RMS & ILS Engineering

Curtiss-Wright Defense Solutions supports specialty engineering with an established "–ilities" team organized under our System Engineering group. Our specialty engineering resources include Reliability/Maintainability/Safety (RMS) engineering and  Integrated Logistics Support (ILS) engineering teams. We have the experience and capabilities to support Performance Based Logistics (PBL) and maintenance requirements as well as expertise in working closely with dedicated depot centers.

  • Human factors and safety engineering (products are evaluated against the specification, MIL-HDBK-454, MIL-STD-1472, and MIL-HDBK-882 as they apply to the program)
  • ILS and PBL capability and support
  • Technical manuals, training material/courses and support documentation
  • LSA per MIL-STD-1388-2B or GEIA-STD-0007 guidelines
  • LORA and LCC analysis (COMPASS STAT Version 6.2.0)

Curtiss-Wright has successfully developed and delivered and deployed equipment for various branches of service with similar functional and operational capabilities. The ILS team is familiar with and successful in supporting maintenance programs on various military programs. It provides technical assistance and effective product support for existing equipment in the field, ensuring that it meets the reliability, maintainability, availability, and supportability requirements.
 

Supportability/Availability

Our ILS engineering capabilities include analysis to determine the requirements for spares and warranty provisions, transportation, storage, packaging, handling, and trade-off on COTS and Nondevelopmental Items (NDI).

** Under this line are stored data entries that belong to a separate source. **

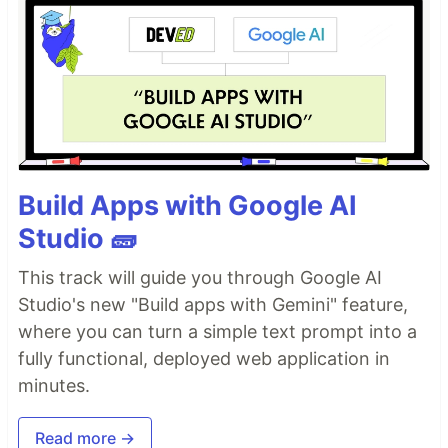
Build Apps with Google AI
Studio 🧱
This track will guide you through Google AI
Studio's new "Build apps with Gemini" feature,
where you can turn a simple text prompt into a
fully functional, deployed web application in
minutes.
Read more →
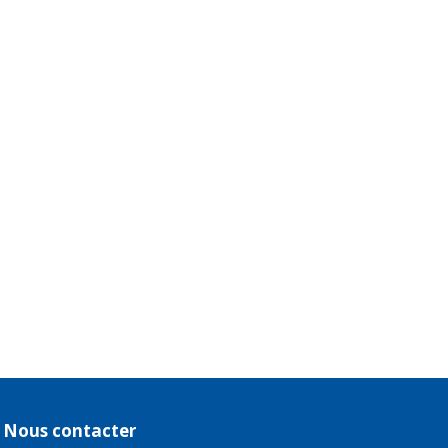
Nous contacter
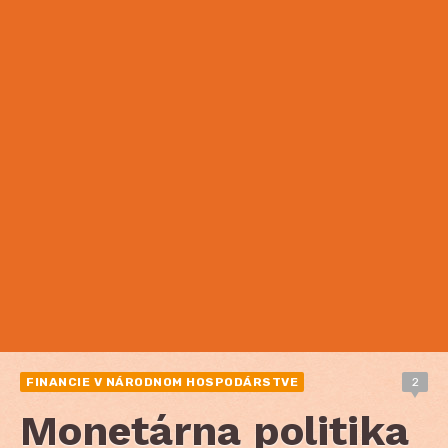
FINANCIE V NÁRODNOM HOSPODÁRSTVE
2
Monetárna politika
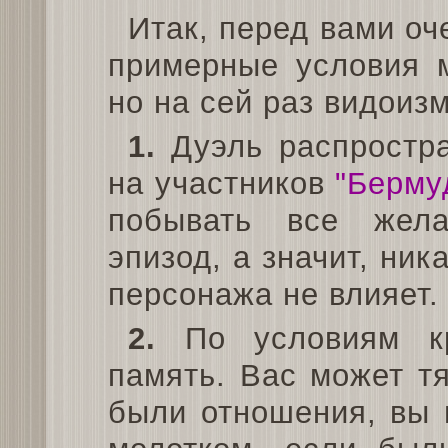
Итак, перед вами оч
примерные условия 
но на сей раз видоиз
1.
Дуэль распростра
на участников
"Берму
побывать все жела
эпизод, а значит, ни
персонажа не влияет.
2.
По условиям кр
память. Вас может тя
были отношения, вы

Obsolescence (end of life) and long lead items are identified during maintenance planning to ensure that availability is not at risk.

Curtiss-Wright has an established repair station that accommodates the repair of all return units under contract, and proactively supports the failure investigation on the equipment or unit. Curtiss-Wright embraces the PBL concept to optimize total system availability at minimum cost and logistics footprint, in order to provide customers and users with the optimum benefits of using Curtiss-Wright products and services.

  • Reliability predictions (MIL-HDBK-217F and ANSI/VITA 51.1)
  • Failure modes, effects and criticality analysis
  • Process failure modes and effects analysis
  • Maintainability analysis per MIL-STD-470, MIL-HDBK-472, and MIL-HDBK-2084 as applicable
  • Fault tree analysis
  • Finite element analysis
  • Thermal analysis
  • Component de-rating and analysis
  • Testability analysis
  • Redundancy
  • HALT/ALT

Curtiss-Wright's standard reliability prediction practice follows MIL-HDBK- 217F and ANSI/VITA 51.1 guidelines. In addition, Curtiss-Wright has performed predictions using the PRISM and 217Plus models. Curtiss-Wright currently uses Relex to support its reliability prediction efforts.

Curtiss-Wright design for reliability and maintainability capabilities include, but are not limited to:

  • Failure Modes, Effects and Criticality Analysis
  • Process Failure Modes and Effects Analysis
  • Fault Tree Analysis
  • Reliability Predictions
  • Finite Element Analysis
  • Thermal Analysis
  • Component De-rating
  • Testability Analysis
  • Redundancy
  • Lessons Learned
  • Trade-off, cost-benefit analyses
     

Integrated Logistics Support (ILS) Engineering

Curtiss-Wright has an established ILS team. The Logistics Engineer Specialist is responsible for the logistics data requirements. Their primary function is to support the Product Design and Development and sustaining activities to ensure that all logistics requirements, including reliability, maintainability, supportability, and availability requirements are met and incorporated in the equipment design.

The Logistic Support Analysis (LSA) per MIL-STD-1388-2B is performed concurrent with product design and development. The ILS engineering team collaborates with System Engineering and other functional teams during Level of Repair Analysis (LORA), and/or Life Cycle Cost (LCC) analysis, to determine the most effective and economical cost of ownership. In addition, Human Factors and Safety Engineering are integrated into the product design process. This effort is interrelated, sequential, and ongoing throughout all program phases. It influences facility, support equipment, procedures, and personnel selection. The Logistics Engineer is also responsible for the development of Technical Manual and Training material for deliverable equipment. Deliverable data can be tailored to an acceptable format that meets the customer’s requirements.